Voraussetzung für einen Anspruch ist ferner, dass die Invalidität binnen einer in den AUB festgelegten Frist geltend gemacht und durch einen Arzt oder eine Ärztin festgestellt wird. Die Fristen betragen zumeist 15 Monate, sind teilweise aber auch länger. Gerade die ärztliche Invaliditätsfeststellung ist von erheblicher Bedeutung, da in der Praxis viele Ansprüche allein daran scheitern, dass es an einem solchen Attest fehlt. Denn die Bescheinigung des Arztes bzw. der Ärztin muss sowohl eine Aussage zum Unfall als auch zu den Unfallfolgen und deren Dauerhaftigkeit treffen. Allerdings muss der Versicherer den bzw. die Versicherungsnehmer:in auf diese Fristen hinweisen, was regelmäßig in dem zur Verfügung gestellten Formular zur Unfallanzeige geschieht.

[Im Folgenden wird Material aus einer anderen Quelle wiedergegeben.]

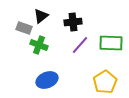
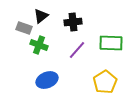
purple line: moved 3 px left, 5 px down
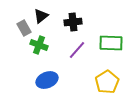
gray rectangle: rotated 42 degrees clockwise
yellow pentagon: moved 2 px right
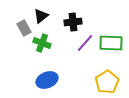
green cross: moved 3 px right, 2 px up
purple line: moved 8 px right, 7 px up
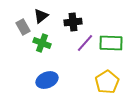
gray rectangle: moved 1 px left, 1 px up
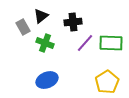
green cross: moved 3 px right
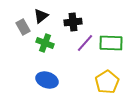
blue ellipse: rotated 40 degrees clockwise
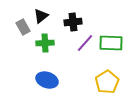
green cross: rotated 24 degrees counterclockwise
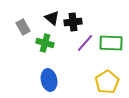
black triangle: moved 11 px right, 2 px down; rotated 42 degrees counterclockwise
green cross: rotated 18 degrees clockwise
blue ellipse: moved 2 px right; rotated 60 degrees clockwise
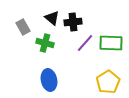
yellow pentagon: moved 1 px right
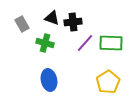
black triangle: rotated 21 degrees counterclockwise
gray rectangle: moved 1 px left, 3 px up
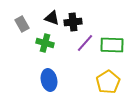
green rectangle: moved 1 px right, 2 px down
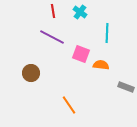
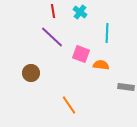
purple line: rotated 15 degrees clockwise
gray rectangle: rotated 14 degrees counterclockwise
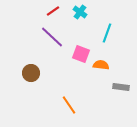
red line: rotated 64 degrees clockwise
cyan line: rotated 18 degrees clockwise
gray rectangle: moved 5 px left
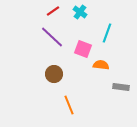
pink square: moved 2 px right, 5 px up
brown circle: moved 23 px right, 1 px down
orange line: rotated 12 degrees clockwise
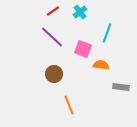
cyan cross: rotated 16 degrees clockwise
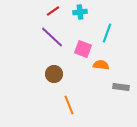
cyan cross: rotated 32 degrees clockwise
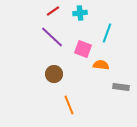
cyan cross: moved 1 px down
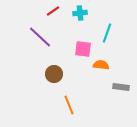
purple line: moved 12 px left
pink square: rotated 12 degrees counterclockwise
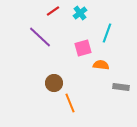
cyan cross: rotated 32 degrees counterclockwise
pink square: moved 1 px up; rotated 24 degrees counterclockwise
brown circle: moved 9 px down
orange line: moved 1 px right, 2 px up
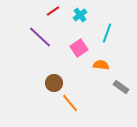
cyan cross: moved 2 px down
pink square: moved 4 px left; rotated 18 degrees counterclockwise
gray rectangle: rotated 28 degrees clockwise
orange line: rotated 18 degrees counterclockwise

Maßgeblich für die Höhe der Invaliditätsleistung ist zum einen die vereinbarte Versicherungssumme, zum anderen der Invaliditätsgrad. Insoweit differenzieren die AUB danach, ob ein Körperglied bzw. ein Sinnesorgan betroffen ist oder nicht. Im ersteren Fall sieht eine Gliedertaxe feste Prozentsätze für den Verlust oder die vollständige Funktionsunfähigkeit eines Glieds oder Gliedteils bzw. eines Sinnesorgans vor, z.B. einen Invaliditätsgrad von 55 % für den Verlust oder die Funktionsunfähigkeit einer Hand oder von 50 % für die Erblindung auf einem Auge. Ist das Glied bzw. Gliedteil oder das Sinnesorgan nur teilweise geschädigt, erhält der oder die Versicherungsnehmer:in den entsprechenden Bruchteil der Invaliditätsleistung. Ist z.B. die Hand zu 1/10 geschädigt, wird eine Invaliditätsleistung i.H.v. 55 % x 1/10 = 5,5 % der Invaliditätssumme fällig. Bei Funktionseinschränkungen des restlichen Körpers, also des Torsos oder des Kopfes, erfolgt die Invaliditätsbemessung danach, inwieweit die körperliche oder geistige Leistungsfähigkeit beeinträchtigt ist. Das exakte Maß der Funktionseinschränkung wird in aller Regel durch eine:n vom Versicherer beauftragte:n Mediziner:in festgelegt.

Lag hinsichtlich des durch den Unfall geschädigten Körperteils bereits eine gesundheitliche Einschränkung, eine sog. Vorinvalidität, vor, führt dies zu einer entsprechenden Kürzung der Invaliditätsleistung. Denn der Versicherer leistet nur für Unfallfolgen und nicht für bereits bestehende Vorschäden. Fehlte etwa der versicherten Person vor dem Unfall bereits der linke Fuß, und muss unfallbedingt das linke Bein amputiert werden, wird nur eine entsprechend verminderte Invaliditätsleistung fällig.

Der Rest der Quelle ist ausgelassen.